Using the data that follows, give the number of lines in which the word "clear" occurs. Write only the number.
┏━━
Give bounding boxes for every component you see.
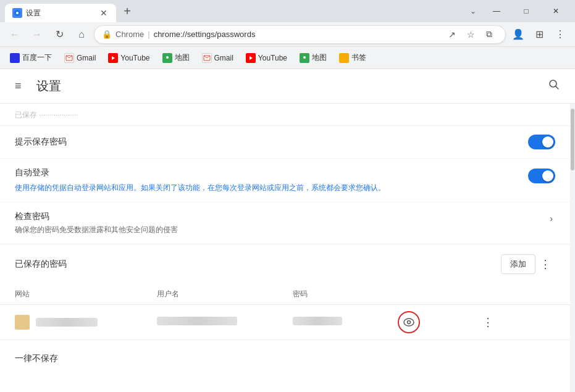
- check-password-desc: 确保您的密码免受数据泄露和其他安全问题的侵害: [15, 225, 547, 235]
- svg-point-3: [166, 56, 169, 59]
- svg-point-5: [303, 56, 306, 59]
- auto-login-desc: 使用存储的凭据自动登录网站和应用。如果关闭了该功能，在您每次登录网站或应用之前，…: [15, 182, 528, 193]
- youtube-favicon-1: [108, 53, 118, 63]
- navigation-bar: ← → ↻ ⌂ 🔒 Chrome | chrome://settings/pas…: [0, 22, 575, 47]
- bookmarks-bar: 百度一下 Gmail YouTube 地图 Gmail YouTube 地图: [0, 47, 575, 69]
- baidu-favicon: [10, 53, 20, 63]
- site-name-label: Chrome: [115, 30, 144, 39]
- hamburger-button[interactable]: ≡: [10, 75, 27, 98]
- bookmark-button[interactable]: ☆: [462, 26, 479, 43]
- bookmark-youtube-1[interactable]: YouTube: [103, 51, 154, 65]
- svg-point-1: [16, 12, 19, 14]
- refresh-button[interactable]: ↻: [49, 25, 69, 44]
- new-tab-button[interactable]: +: [119, 2, 136, 20]
- username-blur: [157, 317, 237, 325]
- scroll-wrapper: 已保存 ··················· 提示保存密码 自动登录 使用: [0, 104, 575, 392]
- svg-marker-2: [112, 56, 115, 60]
- page-title: 设置: [36, 78, 533, 94]
- search-settings-button[interactable]: [543, 73, 565, 99]
- password-row: ⋮: [0, 305, 570, 340]
- split-view-button[interactable]: ⧉: [481, 26, 498, 43]
- maximize-button[interactable]: [512, 0, 540, 22]
- toolbar-actions: 👤 ⊞ ⋮: [508, 25, 570, 44]
- bookmark-gmail-2[interactable]: Gmail: [197, 51, 238, 65]
- eye-icon: [403, 318, 414, 327]
- col-password-header: 密码: [287, 289, 398, 299]
- auto-login-row: 自动登录 使用存储的凭据自动登录网站和应用。如果关闭了该功能，在您每次登录网站或…: [0, 159, 570, 202]
- bookmark-youtube1-label: YouTube: [120, 54, 149, 62]
- bookmark-gmail-1[interactable]: Gmail: [59, 51, 101, 65]
- back-button[interactable]: ←: [5, 25, 25, 44]
- site-favicon: [15, 315, 30, 330]
- col-site-header: 网站: [15, 289, 151, 299]
- close-button[interactable]: [542, 0, 570, 22]
- bookmark-maps-2[interactable]: 地图: [295, 50, 332, 65]
- active-tab[interactable]: 设置 ✕: [5, 4, 116, 22]
- row-more-button[interactable]: ⋮: [478, 312, 498, 332]
- maps-favicon-1: [162, 53, 172, 63]
- main-container: ≡ 设置 已保存 ···················: [0, 69, 575, 392]
- youtube-favicon-2: [246, 53, 256, 63]
- minimize-icon: [493, 7, 500, 15]
- never-save-label: 一律不保存: [15, 353, 58, 363]
- table-header: 网站 用户名 密码: [0, 284, 570, 305]
- tab-strip: 设置 ✕ +: [5, 0, 465, 22]
- bookmark-bookmarks-label: 书签: [351, 52, 366, 63]
- address-actions: ↗ ☆ ⧉: [443, 26, 498, 43]
- address-bar[interactable]: 🔒 Chrome | chrome://settings/passwords ↗…: [94, 25, 506, 44]
- auto-login-label: 自动登录: [15, 167, 528, 178]
- save-password-label: 提示保存密码: [15, 136, 528, 148]
- window-menu-icon[interactable]: ⌄: [465, 7, 481, 15]
- password-cell: [287, 317, 398, 328]
- passwords-more-button[interactable]: ⋮: [535, 254, 555, 274]
- search-icon: [548, 78, 560, 91]
- title-bar: 设置 ✕ + ⌄: [0, 0, 575, 22]
- home-button[interactable]: ⌂: [72, 25, 91, 44]
- menu-button[interactable]: ⋮: [550, 25, 570, 44]
- minimize-button[interactable]: [482, 0, 511, 22]
- bookmark-gmail2-label: Gmail: [214, 54, 233, 62]
- svg-line-7: [556, 86, 559, 90]
- lock-icon: 🔒: [102, 30, 112, 39]
- maps-favicon-2: [300, 53, 309, 63]
- bookmark-youtube-2[interactable]: YouTube: [241, 51, 292, 65]
- site-name-blur: [36, 318, 98, 327]
- auto-login-toggle[interactable]: [528, 169, 555, 183]
- url-text[interactable]: chrome://settings/passwords: [154, 30, 440, 39]
- bookmark-maps-1[interactable]: 地图: [157, 50, 195, 65]
- col-eye-header: [398, 289, 420, 299]
- gmail-favicon-2: [202, 53, 212, 63]
- address-separator: |: [148, 30, 149, 39]
- svg-point-9: [408, 321, 411, 324]
- save-password-toggle[interactable]: [528, 135, 555, 149]
- bookmark-youtube2-label: YouTube: [258, 54, 287, 62]
- col-more-header: [478, 289, 498, 299]
- svg-marker-4: [250, 56, 253, 60]
- tab-close-button[interactable]: ✕: [99, 8, 109, 18]
- bookmark-baidu-label: 百度一下: [22, 52, 52, 63]
- bookmark-gmail1-label: Gmail: [77, 54, 96, 62]
- maximize-icon: [524, 7, 528, 15]
- saved-passwords-header: 已保存的密码 添加 ⋮: [0, 244, 570, 284]
- bookmark-baidu[interactable]: 百度一下: [5, 50, 57, 65]
- save-password-info: 提示保存密码: [15, 136, 528, 148]
- profile-button[interactable]: 👤: [508, 25, 528, 44]
- bookmark-bookmarks[interactable]: 书签: [334, 50, 371, 65]
- forward-button[interactable]: →: [27, 25, 47, 44]
- save-password-row: 提示保存密码: [0, 126, 570, 159]
- settings-scroll-area[interactable]: 已保存 ··················· 提示保存密码 自动登录 使用: [0, 104, 570, 392]
- add-password-button[interactable]: 添加: [501, 254, 535, 274]
- tab-title: 设置: [26, 8, 95, 19]
- check-password-arrow-icon[interactable]: ›: [547, 211, 555, 226]
- check-password-info: 检查密码 确保您的密码免受数据泄露和其他安全问题的侵害: [15, 211, 547, 235]
- share-button[interactable]: ↗: [443, 26, 461, 43]
- settings-page: ≡ 设置 已保存 ···················: [0, 69, 575, 392]
- bookmark-maps2-label: 地图: [312, 52, 327, 63]
- site-cell: [15, 315, 151, 330]
- extensions-button[interactable]: ⊞: [529, 25, 549, 44]
- check-password-label: 检查密码: [15, 211, 547, 222]
- check-password-row[interactable]: 检查密码 确保您的密码免受数据泄露和其他安全问题的侵害 ›: [0, 202, 570, 244]
- scrollbar-thumb[interactable]: [571, 109, 574, 170]
- eye-button[interactable]: [398, 311, 420, 333]
- svg-point-8: [404, 319, 414, 326]
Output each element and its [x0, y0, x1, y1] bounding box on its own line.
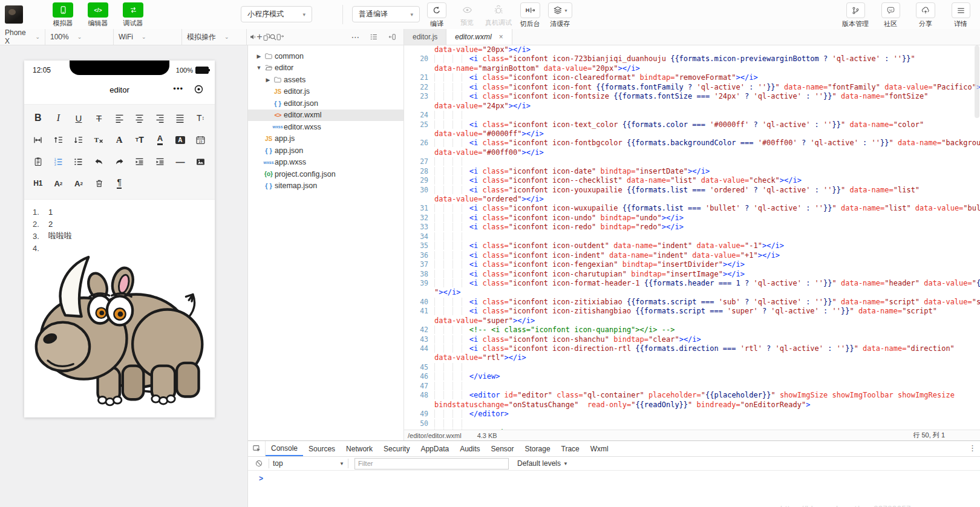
redo-icon[interactable]	[109, 152, 129, 171]
user-avatar[interactable]	[5, 5, 23, 24]
align-right-icon[interactable]	[150, 108, 171, 128]
outdent-icon[interactable]	[129, 152, 150, 171]
tree-item-common[interactable]: ▶common	[248, 50, 403, 62]
capsule-more-icon[interactable]: •••	[173, 84, 183, 93]
devtools-tab-trace[interactable]: Trace	[556, 441, 585, 456]
console-output[interactable]: > https://blog.csdn.net/qq_29789057	[248, 471, 980, 507]
devtools-tab-console[interactable]: Console	[266, 441, 303, 456]
devtools-tab-appdata[interactable]: AppData	[415, 441, 454, 456]
ordered-list-icon[interactable]: 123	[48, 152, 69, 171]
editor-content[interactable]: 1.12.23.啦啦啦4.	[24, 200, 215, 417]
action-share[interactable]: 分享	[910, 2, 941, 28]
action-compile[interactable]: 编译	[425, 2, 449, 28]
h1-icon[interactable]: H1	[28, 174, 48, 193]
devtools-tab-sensor[interactable]: Sensor	[486, 441, 520, 456]
action-community[interactable]: 社区	[875, 2, 906, 28]
code-text	[434, 419, 469, 428]
bullet-list-icon[interactable]	[68, 152, 89, 171]
tree-item-editor.json[interactable]: { }editor.json	[248, 97, 403, 110]
font-family-icon[interactable]: A	[109, 130, 129, 149]
italic-icon[interactable]: I	[48, 108, 69, 128]
tree-item-project.config.json[interactable]: {o}project.config.json	[248, 168, 403, 180]
compile-mode-select[interactable]: 普通编译▾	[352, 6, 420, 22]
tab-editor.wxml[interactable]: editor.wxml×	[446, 29, 512, 45]
search-icon[interactable]	[266, 29, 279, 45]
tree-item-editor.wxss[interactable]: wxsseditor.wxss	[248, 121, 403, 133]
action-details[interactable]: 详情	[945, 2, 976, 28]
capsule-home-icon[interactable]	[194, 84, 204, 97]
code-editor[interactable]: data-value="20px"></i>20 <i class="iconf…	[404, 45, 980, 430]
network-select[interactable]: WiFi⌄	[114, 29, 181, 45]
toolbar-button-code[interactable]: </>编辑器	[85, 2, 111, 28]
operate-select[interactable]: 模拟操作⌄	[182, 29, 246, 45]
bg-color-icon[interactable]: A	[170, 130, 191, 149]
align-justify-icon[interactable]	[170, 108, 191, 128]
bold-icon[interactable]: B	[28, 108, 48, 128]
letter-spacing-icon[interactable]	[28, 130, 48, 149]
trash-icon[interactable]	[89, 174, 109, 193]
device-select[interactable]: Phone X⌄	[0, 29, 45, 45]
date-icon[interactable]: 19	[191, 130, 211, 149]
log-levels-select[interactable]: Default levels▼	[517, 459, 568, 468]
undo-icon[interactable]	[89, 152, 109, 171]
clear-console-icon[interactable]	[255, 459, 263, 468]
rhino-cartoon-image[interactable]	[33, 252, 207, 413]
devtools-tab-security[interactable]: Security	[378, 441, 415, 456]
align-left-icon[interactable]	[109, 108, 129, 128]
toolbar-button-phone[interactable]: 模拟器	[50, 2, 76, 28]
font-size-icon[interactable]: T↕	[191, 108, 211, 128]
devtools-tab-audits[interactable]: Audits	[454, 441, 485, 456]
font-scale-icon[interactable]: TT	[129, 130, 150, 149]
toolbar-button-swap[interactable]: 调试器	[120, 2, 146, 28]
action-cache[interactable]: ▾清缓存	[548, 2, 572, 28]
tree-item-assets[interactable]: ▶assets	[248, 74, 403, 86]
divider	[348, 459, 348, 468]
align-center-icon[interactable]	[129, 108, 150, 128]
underline-icon[interactable]: U	[68, 108, 89, 128]
inspect-element-icon[interactable]	[248, 441, 266, 456]
divider-icon[interactable]: —	[170, 152, 191, 171]
tree-item-app.js[interactable]: JSapp.js	[248, 133, 403, 145]
image-icon[interactable]	[191, 152, 211, 171]
more-icon[interactable]: ⋯	[349, 29, 362, 45]
tree-item-editor[interactable]: ▼editor	[248, 62, 403, 74]
devtools-tab-network[interactable]: Network	[341, 441, 378, 456]
tree-item-editor.wxml[interactable]: <>editor.wxml	[248, 110, 403, 122]
strike-icon[interactable]: T	[89, 108, 109, 128]
action-branch[interactable]: 版本管理	[840, 2, 871, 28]
mode-select[interactable]: 小程序模式▾	[241, 6, 312, 22]
tab-editor.js[interactable]: editor.js	[404, 29, 446, 45]
console-filter-input[interactable]	[354, 458, 509, 469]
direction-icon[interactable]: ¶	[109, 174, 129, 193]
frame-context-select[interactable]: top▼	[269, 459, 348, 468]
devtools-tab-sources[interactable]: Sources	[303, 441, 341, 456]
clear-format-icon[interactable]: T	[89, 130, 109, 149]
chevron-down-icon[interactable]: ▼	[255, 65, 263, 71]
action-preview[interactable]: 预览	[455, 2, 479, 27]
action-bug[interactable]: 真机调试	[485, 2, 512, 27]
plus-icon[interactable]: +	[253, 29, 266, 45]
devtools-menu-icon[interactable]: ⋮	[969, 443, 976, 453]
superscript-icon[interactable]: A2	[68, 174, 89, 193]
scrollbar[interactable]	[975, 45, 979, 118]
devtools-tab-storage[interactable]: Storage	[520, 441, 556, 456]
tree-item-sitemap.json[interactable]: { }sitemap.json	[248, 180, 403, 192]
subscript-icon[interactable]: A2	[48, 174, 69, 193]
checklist-icon[interactable]	[28, 152, 48, 171]
devtools-tab-wxml[interactable]: Wxml	[585, 441, 614, 456]
collapse-icon[interactable]	[385, 29, 399, 45]
indent-icon[interactable]	[150, 152, 171, 171]
text-color-icon[interactable]: A	[150, 130, 171, 149]
action-background[interactable]: H切后台	[518, 2, 542, 28]
chevron-right-icon[interactable]: ▶	[255, 53, 263, 59]
close-icon[interactable]: ×	[499, 33, 503, 41]
operate-select-value: 模拟操作	[187, 32, 216, 42]
line-down-icon[interactable]	[68, 130, 89, 149]
chevron-right-icon[interactable]: ▶	[264, 77, 272, 83]
outline-icon[interactable]	[367, 29, 381, 45]
line-up-icon[interactable]	[48, 130, 69, 149]
tree-item-app.json[interactable]: { }app.json	[248, 145, 403, 157]
tree-item-app.wxss[interactable]: wxssapp.wxss	[248, 157, 403, 169]
tree-item-editor.js[interactable]: JSeditor.js	[248, 86, 403, 98]
zoom-select[interactable]: 100%⌄	[45, 29, 113, 45]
┗━━
OUTPUT FOR THIS EXERCISE:
2